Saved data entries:
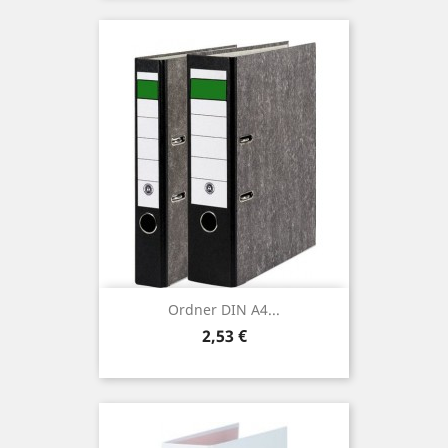
Ordner DIN A4...
Preis
2,53 €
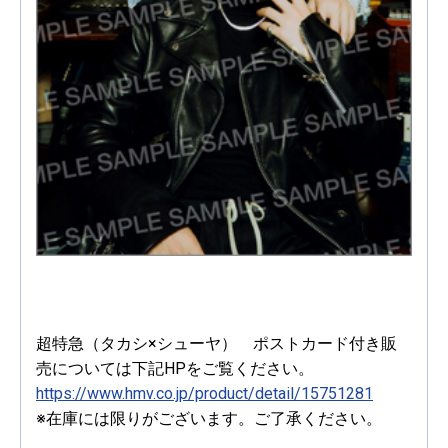
超特急（タカシ×シューヤ） ポストカード付き販
売については下記HPをご覧ください。
https://www.hmv.co.jp/product/detail/15751281
※在庫には限りがございます。ご了承ください。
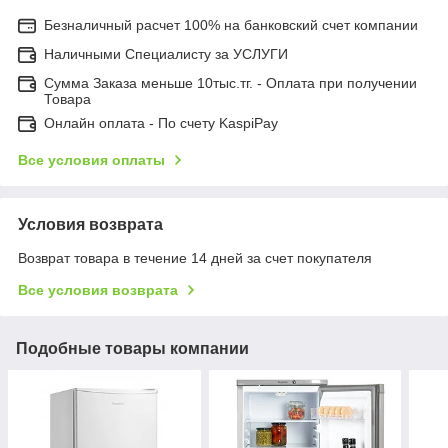
Безналичный расчет 100% на банковский счет компании
Наличными Специалисту за УСЛУГИ
Сумма Заказа меньше 10тыс.тг. - Оплата при получении
Товара
Онлайн оплата - По счету KaspiPay
Все условия оплаты
Условия возврата
Возврат товара в течение 14 дней за счет покупателя
Все условия возврата
Подобные товары компании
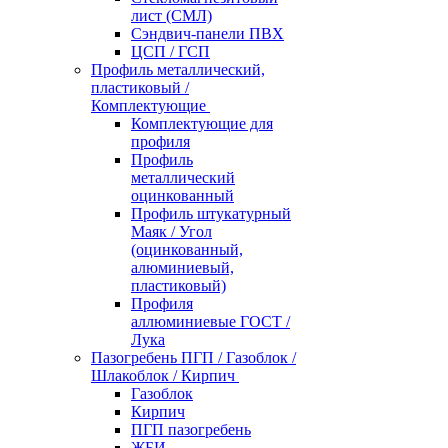
лист (СМЛ)
Сэндвич-панели ПВХ
ЦСП / ГСП
Профиль металлический,
пластиковый /
Комплектующие
Комплектующие для
профиля
Профиль
металлический
оцинкованный
Профиль штукатурный
Маяк / Угол
(оцинкованный,
алюминиевый,
пластиковый)
Профиля
аллюминиевые ГОСТ /
Лука
Пазогребень ПГП / Газоблок /
Шлакоблок / Кирпич
Газоблок
Кирпич
ПГП пазогребень
ЖБИ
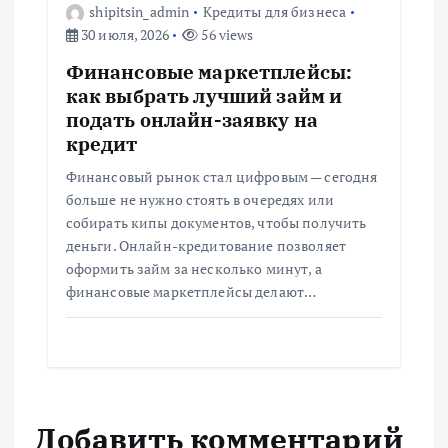
shipitsin_admin
Кредиты для бизнеса
30 июля, 2026
56 views
Финансовые маркетплейсы:
как выбрать лучший займ и
подать онлайн-заявку на
кредит
Финансовый рынок стал цифровым — сегодня
больше не нужно стоять в очередях или
собирать кипы документов, чтобы получить
деньги. Онлайн-кредитование позволяет
оформить займ за несколько минут, а
финансовые маркетплейсы делают…
Добавить комментарий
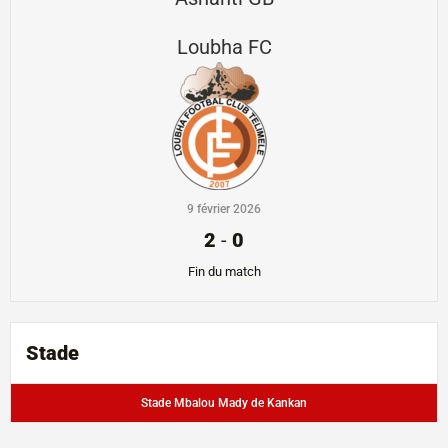
Loubha FC
9 février 2026
2
-
0
Fin du match
Stade
Stade Mbalou Mady de Kankan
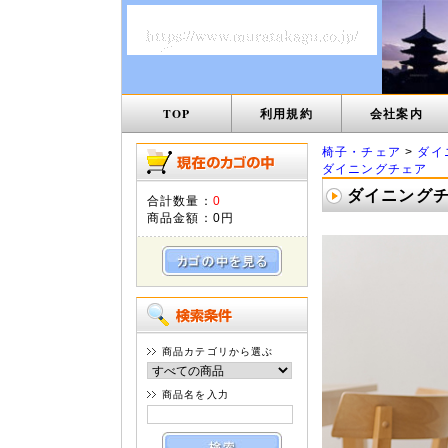
TOP
利用規約
会社案内
椅子・チェア
>
ダイ
ダイニングチェア
ダイニングチェ
合計数量：
0
商品金額：
0円
商品カテゴリから選ぶ
商品名を入力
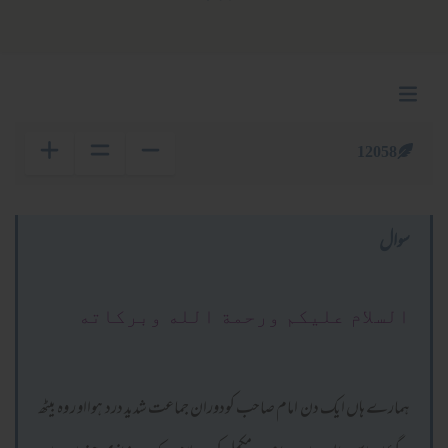
12058
سوال
السلام عليكم ورحمة الله وبركاته
ہمارے ہاں ایک دن امام صاحب کودوران جماعت شدید درد ہوااو ر وہ بیٹھ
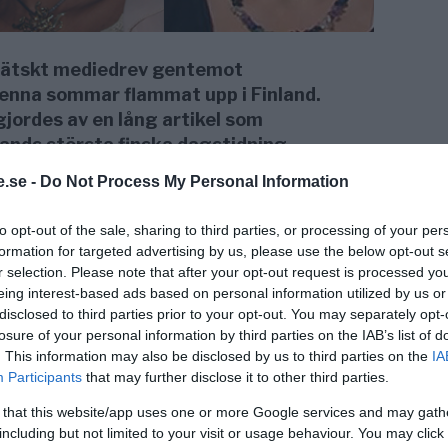
 hätskt mediedrev gentemot
denna sommar flammat upp i Finland.
jordes av en lång artikel som
nlands största finska dagstidning,
river Linda Karlström och Michael Zazzio,
.se -
Do Not Process My Personal Information
 ordförande i föreningen SARA/2000-
Boo, ordförande i National Health
to opt-out of the sale, sharing to third parties, or processing of your per
formation for targeted advertising by us, please use the below opt-out s
r selection. Please note that after your opt-out request is processed y
gd av
eing interest-based ads based on personal information utilized by us or
i
som på
disclosed to third parties prior to your opt-out. You may separately opt-
cket
losure of your personal information by third parties on the IAB’s list of
. This information may also be disclosed by us to third parties on the
IA
Participants
that may further disclose it to other third parties.
alistens
 that this website/app uses one or more Google services and may gath
including but not limited to your visit or usage behaviour. You may click 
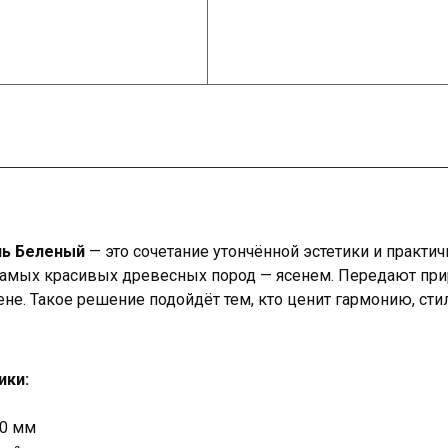
нь Беленый
— это сочетание утончённой эстетики и практич
амых красивых древесных пород — ясенем. Передают при
не. Такое решение подойдёт тем, кто ценит гармонию, сти
ики:
30 мм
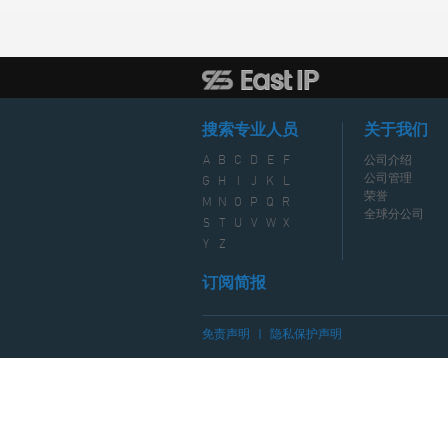
搜索专业人员
关于我们
A
B
C
D
E
F
公司介绍
公司管理
G
H
I
J
K
L
荣誉
M
N
O
P
Q
R
全球分公司
S
T
U
V
W
X
Y
Z
订阅简报
免责声明
|
隐私保护声明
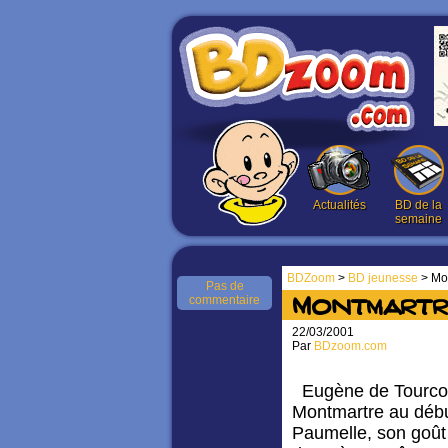
Actualités
BD de la
semaine
BDZoom
>
BD jeunesse
> Mon
Pas de
commentaire
Montmartr
22/03/2001
Par
BDzoom.com
Eugène de Tourcoing
Montmartre au début
Paumelle, son goût p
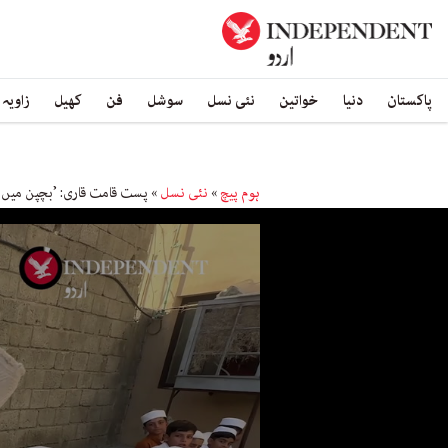
پاکستان
دنیا
خواتین
نئی نسل
سوشل
فن
کھیل
زاویہ
ہوم پیچ
»
نئی نسل
»
پست قامت قاری: ’بچپن میں ل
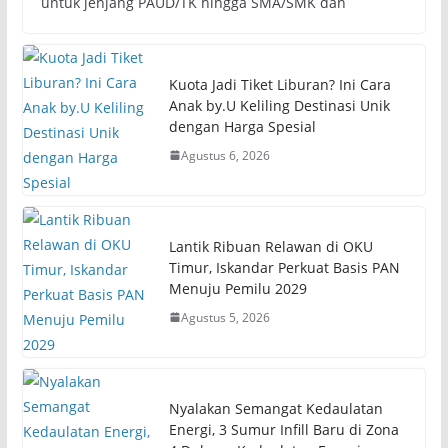
untuk jenjang PAUD/TK hingga SMA/SMK dan
Kuota Jadi Tiket Liburan? Ini Cara
Anak by.U Keliling Destinasi Unik
dengan Harga Spesial
Agustus 6, 2026
Lantik Ribuan Relawan di OKU
Timur, Iskandar Perkuat Basis PAN
Menuju Pemilu 2029
Agustus 5, 2026
Nyalakan Semangat Kedaulatan
Energi, 3 Sumur Infill Baru di Zona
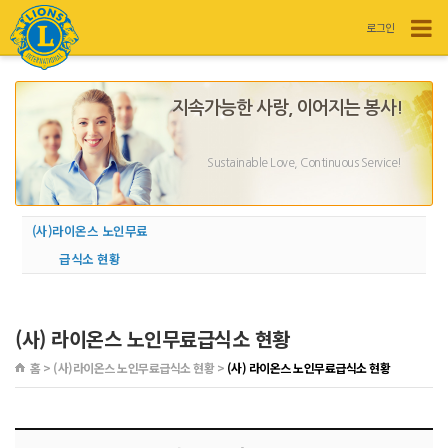
로그인
지속가능한 사랑, 이어지는 봉사!
Sustainable Love, Continuous Service!
(사)라이온스 노인무료
급식소 현황
(사) 라이온스 노인무료급식소 현황
홈 > (사)라이온스 노인무료급식소 현황 >
(사) 라이온스 노인무료급식소 현황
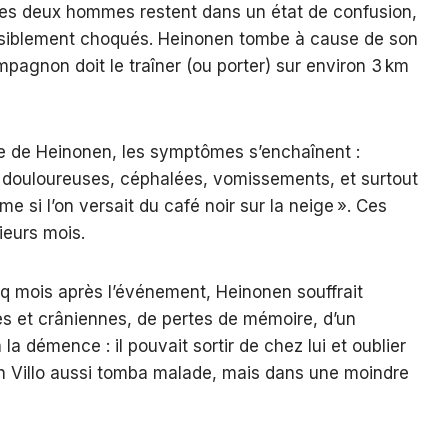
 Les deux hommes restent dans un état de confusion,
isiblement choqués. Heinonen tombe à cause de son
agnon doit le traîner (ou porter) sur environ 3 km
re de Heinonen, les symptômes s’enchaînent :
s douloureuses, céphalées, vomissements, et surtout
 si l’on versait du café noir sur la neige ». Ces
ieurs mois.
nq mois après l’événement, Heinonen souffrait
es et crâniennes, de pertes de mémoire, d’un
 démence : il pouvait sortir de chez lui et oublier
on Villo aussi tomba malade, mais dans une moindre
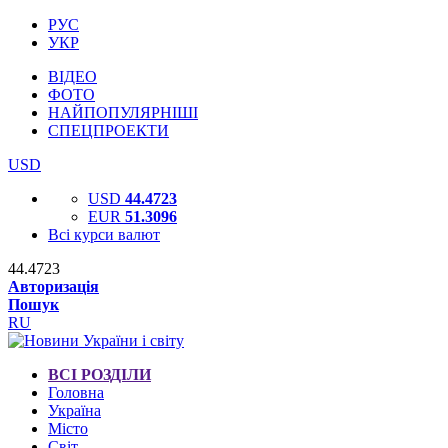
РУС
УКР
ВІДЕО
ФОТО
НАЙПОПУЛЯРНІШІ
СПЕЦПРОЕКТИ
USD
USD
44.4723
EUR
51.3096
Всі курси валют
44.4723
Авторизація
Пошук
RU
ВСІ РОЗДІЛИ
Головна
Україна
Місто
Світ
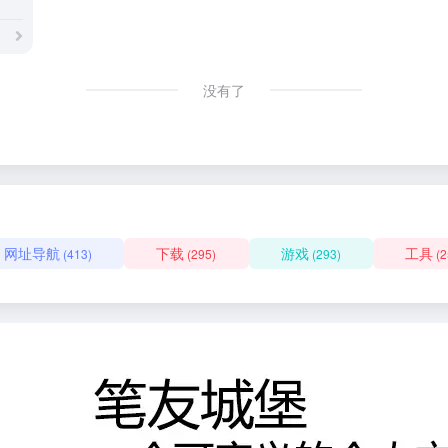
没有了
网址导航
下载
游戏
工具
(413)
(295)
(293)
(2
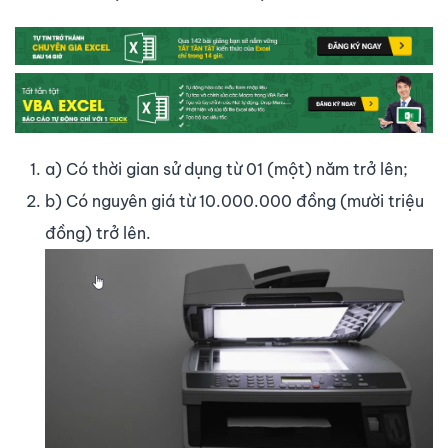
a) Có thời gian sử dụng từ 01 (một) năm trở lên;
b) Có nguyên giá từ 10.000.000 đồng (mười triệu
đồng) trở lên.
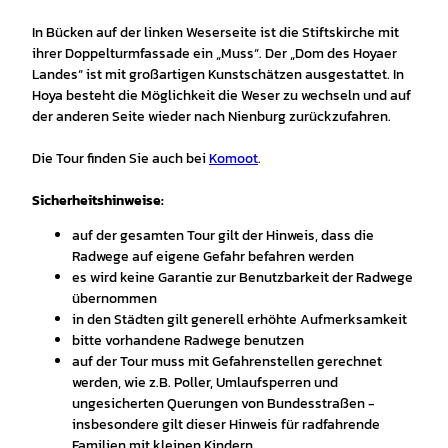
In Bücken auf der linken Weserseite ist die Stiftskirche mit
ihrer Doppelturmfassade ein „Muss“. Der „Dom des Hoyaer
Landes“ ist mit großartigen Kunstschätzen ausgestattet. In
Hoya besteht die Möglichkeit die Weser zu wechseln und auf
der anderen Seite wieder nach Nienburg zurückzufahren.
Die Tour finden Sie auch bei
Komoot
.
Sicherheitshinweise:
auf der gesamten Tour gilt der Hinweis, dass die
Radwege auf eigene Gefahr befahren werden
es wird keine Garantie zur Benutzbarkeit der Radwege
übernommen
in den Städten gilt generell erhöhte Aufmerksamkeit
bitte vorhandene Radwege benutzen
auf der Tour muss mit Gefahrenstellen gerechnet
werden, wie z.B. Poller, Umlaufsperren und
ungesicherten Querungen von Bundesstraßen -
insbesondere gilt dieser Hinweis für radfahrende
Familien mit kleinen Kindern.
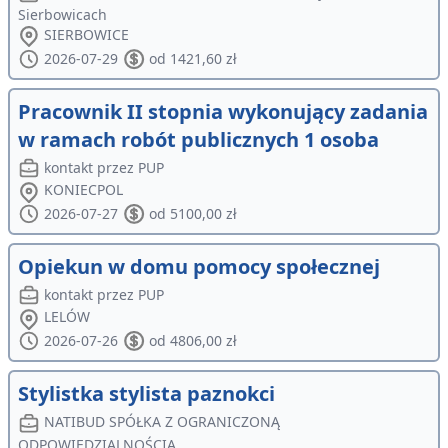
Sierbowicach
SIERBOWICE
2026-07-29
od 1421,60 zł
Pracownik II stopnia wykonujący zadania
w ramach robót publicznych 1 osoba
kontakt przez PUP
KONIECPOL
2026-07-27
od 5100,00 zł
Opiekun w domu pomocy społecznej
kontakt przez PUP
LELÓW
2026-07-26
od 4806,00 zł
Stylistka stylista paznokci
NATIBUD SPÓŁKA Z OGRANICZONĄ
ODPOWIEDZIALNOŚCIĄ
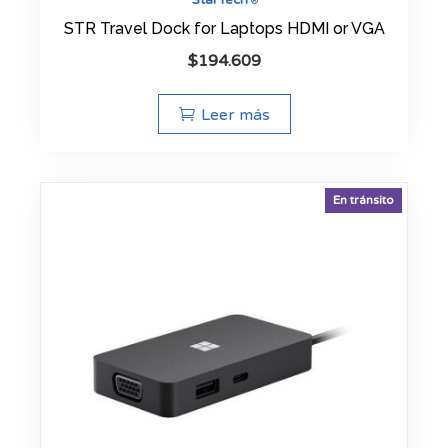
®
STR Travel Dock for Laptops HDMI or VGA
$
194.609
Leer más
En tránsito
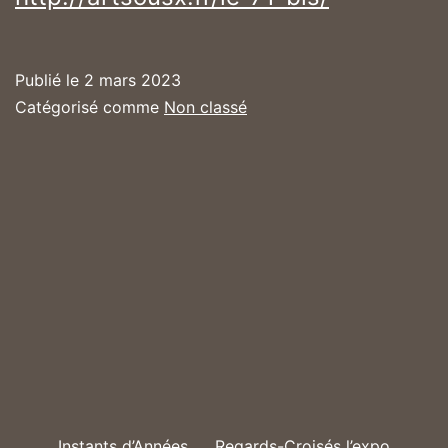
Publié le
2 mars 2023
Catégorisé comme
Non classé
Instants d’Années
Regards-Croisés l’expo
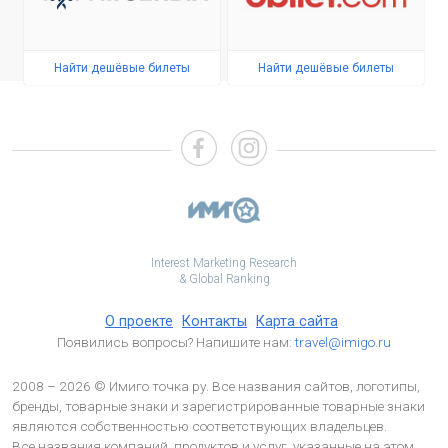
Найти дешёвые билеты
Найти дешёвые билеты
Interest Marketing Research
& Global Ranking
О проекте
Контакты
Карта сайта
Появились вопросы? Напишите нам:
travel@imigo.ru
2008 – 2026 © Имиго точка ру. Все названия сайтов, логотипы,
бренды, товарные знаки и зарегистрированные товарные знаки
являются собственностью соответствующих владельцев.
Все названия компаний, продуктов и услуг, указанные на этом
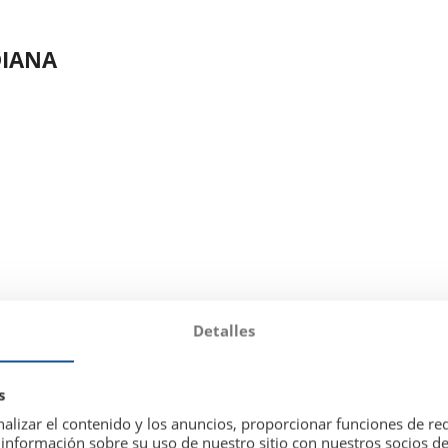
DIANA
Detalles
s
alizar el contenido y los anuncios, proporcionar funciones de red
nformación sobre su uso de nuestro sitio con nuestros socios de 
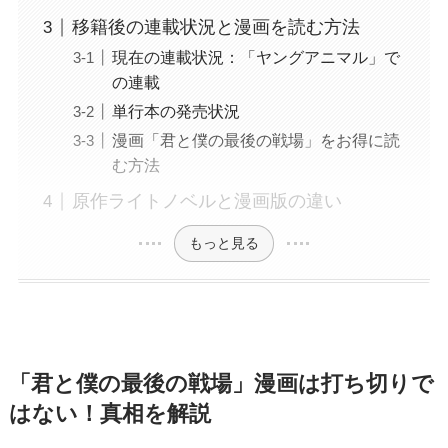
移籍後の連載状況と漫画を読む方法
現在の連載状況：「ヤングアニマル」で
の連載
単行本の発売状況
漫画「君と僕の最後の戦場」をお得に読
む方法
原作ライトノベルと漫画版の違い
もっと見る
「君と僕の最後の戦場」漫画は打ち切りで
はない！真相を解説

Description of the task: A single number is the whole answer: report how many lines in the data above include the word "займ".

Answer to this problem: 2